Task item: Without the images, output each record below as it stands.

Input material:
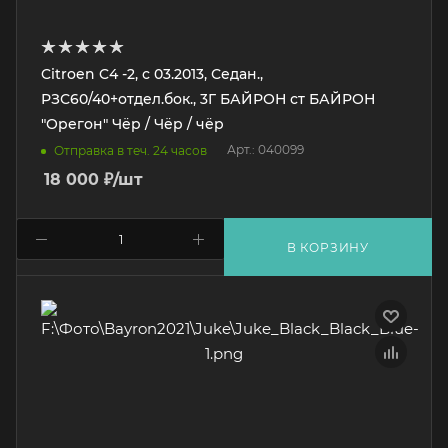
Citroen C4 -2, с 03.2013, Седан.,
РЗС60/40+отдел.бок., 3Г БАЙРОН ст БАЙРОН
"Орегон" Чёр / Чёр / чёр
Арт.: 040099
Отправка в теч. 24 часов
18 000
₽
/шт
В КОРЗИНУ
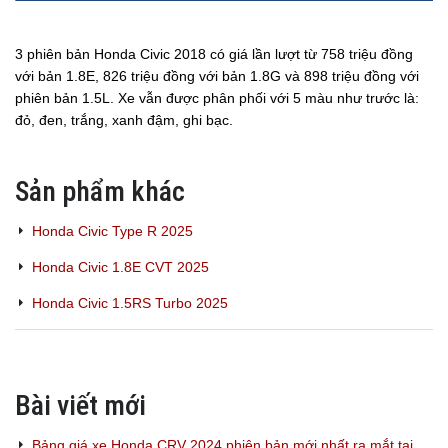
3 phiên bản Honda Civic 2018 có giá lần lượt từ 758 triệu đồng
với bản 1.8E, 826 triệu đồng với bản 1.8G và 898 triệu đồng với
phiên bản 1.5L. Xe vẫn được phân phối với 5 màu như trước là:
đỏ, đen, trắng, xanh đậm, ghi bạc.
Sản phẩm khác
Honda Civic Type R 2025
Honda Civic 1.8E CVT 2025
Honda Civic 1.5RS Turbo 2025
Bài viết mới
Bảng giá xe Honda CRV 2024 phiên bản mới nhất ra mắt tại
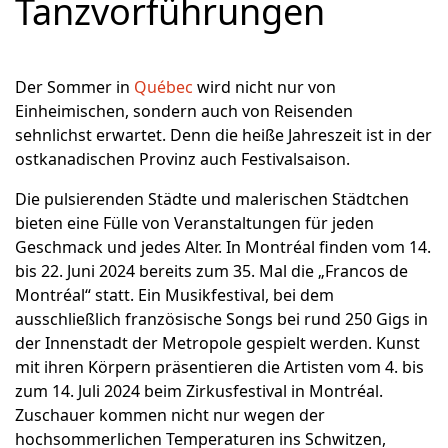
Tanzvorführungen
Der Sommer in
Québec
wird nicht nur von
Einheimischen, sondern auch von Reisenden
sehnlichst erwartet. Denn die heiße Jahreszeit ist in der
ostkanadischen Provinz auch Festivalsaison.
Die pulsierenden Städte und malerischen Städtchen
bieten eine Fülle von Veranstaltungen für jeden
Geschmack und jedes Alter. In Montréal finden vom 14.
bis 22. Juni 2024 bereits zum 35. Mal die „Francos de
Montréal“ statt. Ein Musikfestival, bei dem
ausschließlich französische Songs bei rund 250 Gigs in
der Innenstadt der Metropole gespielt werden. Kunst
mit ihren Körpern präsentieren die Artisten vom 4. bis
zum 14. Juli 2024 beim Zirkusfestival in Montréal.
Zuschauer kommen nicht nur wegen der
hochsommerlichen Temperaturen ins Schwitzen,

Answer box:
Citroen C4 -2, с 03.2013, Седан.,
РЗС60/40+отдел.бок., 3Г БАЙРОН ст БАЙРОН
"Орегон" Чёр / Чёр / чёр
Арт.: 040099
Отправка в теч. 24 часов
18 000
₽
/шт
В КОРЗИНУ
3 phiên bản Honda Civic 2018 có giá lần lượt từ 758 triệu đồng
với bản 1.8E, 826 triệu đồng với bản 1.8G và 898 triệu đồng với
phiên bản 1.5L. Xe vẫn được phân phối với 5 màu như trước là:
đỏ, đen, trắng, xanh đậm, ghi bạc.
Sản phẩm khác
Honda Civic Type R 2025
Honda Civic 1.8E CVT 2025
Honda Civic 1.5RS Turbo 2025
Bài viết mới
Bảng giá xe Honda CRV 2024 phiên bản mới nhất ra mắt tại
Tanzvorführungen
Der Sommer in
Québec
wird nicht nur von
Einheimischen, sondern auch von Reisenden
sehnlichst erwartet. Denn die heiße Jahreszeit ist in der
ostkanadischen Provinz auch Festivalsaison.
Die pulsierenden Städte und malerischen Städtchen
bieten eine Fülle von Veranstaltungen für jeden
Geschmack und jedes Alter. In Montréal finden vom 14.
bis 22. Juni 2024 bereits zum 35. Mal die „Francos de
Montréal“ statt. Ein Musikfestival, bei dem
ausschließlich französische Songs bei rund 250 Gigs in
der Innenstadt der Metropole gespielt werden. Kunst
mit ihren Körpern präsentieren die Artisten vom 4. bis
zum 14. Juli 2024 beim Zirkusfestival in Montréal.
Zuschauer kommen nicht nur wegen der
hochsommerlichen Temperaturen ins Schwitzen,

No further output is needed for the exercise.